O colegiado aplicou o entendimento firmado na Súmula 593 do STJ e no Tema Repetitivo 918 do STJ e destacou que, apesar da manifestação do Ministério Público pela absolvição do réu, isso não impede que a Justiça condene o investigado, pois a medida não viola o sistema acusatório.
O processo chegou ao STJ após a defesa do réu ingressar com pedido de revisão criminal contra a sentença que transitou em julgado e o condenou à pena de 9 anos e 4 meses de prisão, pela prática, em três ocasiões distintas, do crime de estupro de vulnerável. Antes, o Tribunal de Justiça de Minas Gerais (TJMG) já havia rejeitado o recurso.
A defesa alegou que a aparência física da vítima e a suposta experiência sexual dela levariam a crer que o réu acreditava que ela tivesse, no mínimo, 16 anos de idade.
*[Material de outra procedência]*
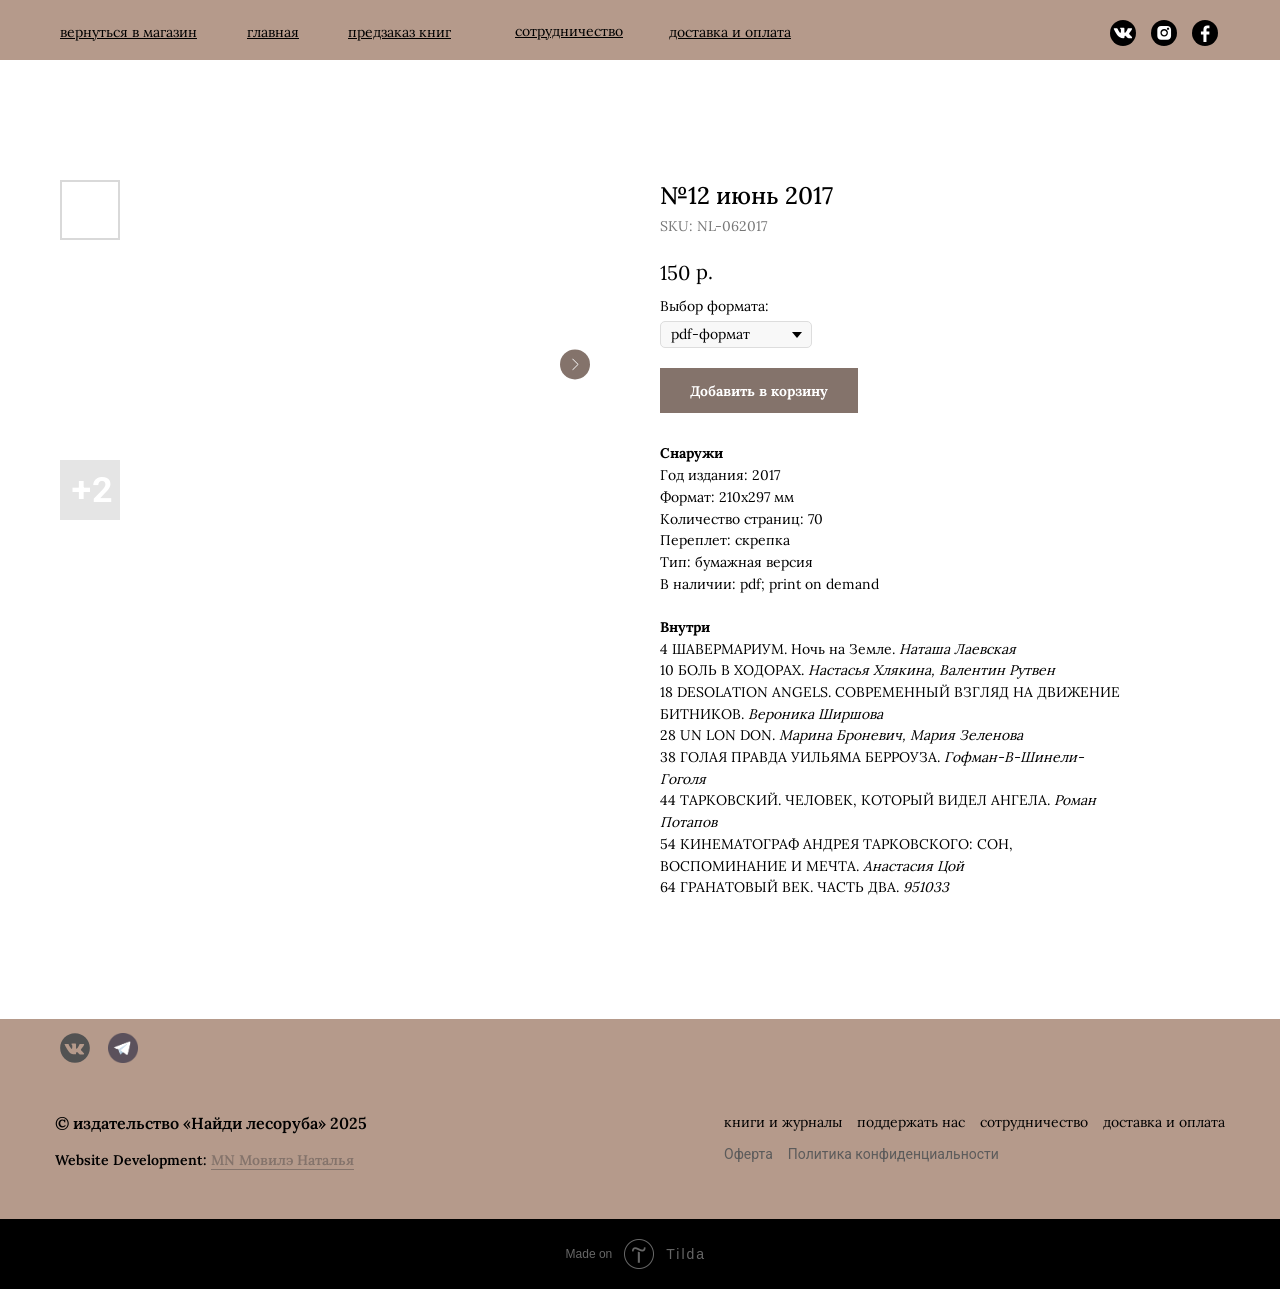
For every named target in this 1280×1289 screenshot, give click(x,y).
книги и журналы (783, 1122)
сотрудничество (1034, 1122)
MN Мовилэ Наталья (282, 1160)
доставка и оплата (1164, 1122)
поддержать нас (911, 1122)
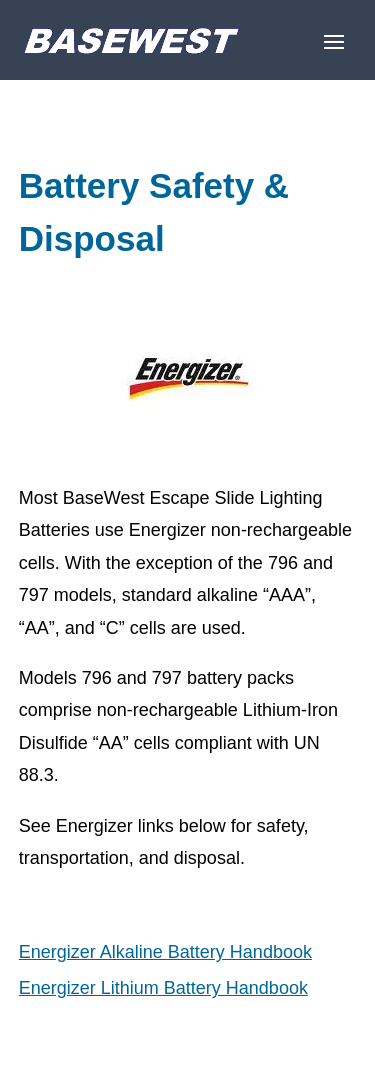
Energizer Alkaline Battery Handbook (165, 952)
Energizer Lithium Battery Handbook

Também sustentou que o relacionamento teria ocorrido com o consentimento da mãe da adolescente.
O relator do caso, Sebastião Reis Júnior, considerou que a verificação da tese de que o réu teria incorrido em erro de tipo — ou seja, ignorado a real idade da vítima — demandaria dilação probatória, o que é inadmissível no rito especial do habeas corpus.
De todo modo, o ministro apontou que o TJMG, em exame soberano das provas, já havia firmado a convicção de que o acusado tinha plena consciência da menoridade da vítima.
Sebastião Reis Júnior ainda ressaltou que, conforme a jurisprudência do STJ, o eventual consentimento da vítima, sua anterior experiência sexual ou a existência de relacionamento afetivo não afastam a configuração do crime de estupro de vulnerável.
“O artigo 385 do Código de Processo Penal está em consonância com o sistema acusatório adotado no Brasil e não foi tacitamente derrogado pelo advento da Lei 13.964/2019, que introduziu o artigo 3º-A no CPP”, explicou o relator ao negar o pedido do Ministério Público pela absolvição do réu.